Relay Race

Lesson 7 — The Relay Race: Hands Take Turns · 12 min
📚 Module 3 · Hands Together & The Musical Map
🕐 12 min
🎯 Lesson 1 of 4

The Relay Race: Hands Take Turns

Before both hands play at the same time, they need to learn to take turns. This lesson introduces hand alternation — the right hand plays a phrase, then the left hand picks it up, like runners in a relay race passing the baton. This builds the coordination bridge between single-hand playing and true two-hand playing.

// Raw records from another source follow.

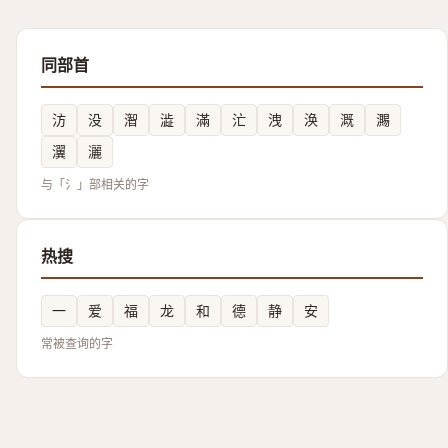
同部首
汸
没
潪
澁
滿
汒
洩
涣
溉
瀃
瀷
灑
与「氵」部相关的字
热搜
一
爱
福
龙
和
德
静
安
常被查询的字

The relay race game makes hand switching feel exciting instead of scary. Your child will play songs where the hands trade off seamlessly, building the independence and listening skills they’ll need in Module 7.

What You’ll Learn
  • Relay Race Game — Right hand plays, stops. Left hand picks up immediately, no gap. The ‘baton pass’ should be smooth
  • Alternating Songs — Short pieces where each phrase switches hands — RH, LH, RH, LH — keeping a steady beat throughout
  • Listening Across Hands — Train the ear to hear one continuous melody even though two different hands are playing it
  • Speed Challenge — Start slow, then gradually speed up the relay. How fast can you switch without dropping the beat?
Practice Activity

The Family Relay: Parent plays the right hand part, child plays the left hand part (or vice versa). You’re making music together, each responsible for half. Then switch roles. This is a fantastic bonding activity and it teaches your child to listen to another musician — an essential ensemble skill.

👨‍👩‍👧 Parent Tip

The gap between hands is the thing to watch. Many kids pause when switching — that’s the ‘dropped baton.’ Clap or tap a steady beat while they play so they have an external pulse to hold onto during the switch. Once the relay feels smooth, they’re ready for the real thing in Module 7.